_Work task_
An exact transcription of the entries is required, with no images included.

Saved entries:
——
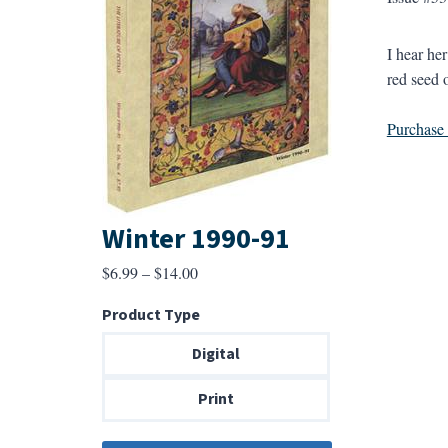
I hear her
red seed o
Purchase a
Winter 1990-91
Price
$
6.99
–
$
14.00
range:
Product Type
$6.99
through
Digital
$14.00
Print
——
_Output below_
I hear her
red seed o
Purchase a
Winter 1990-91
Price
$
6.99
–
$
14.00
range:
Product Type
$6.99
through
Digital
$14.00
Print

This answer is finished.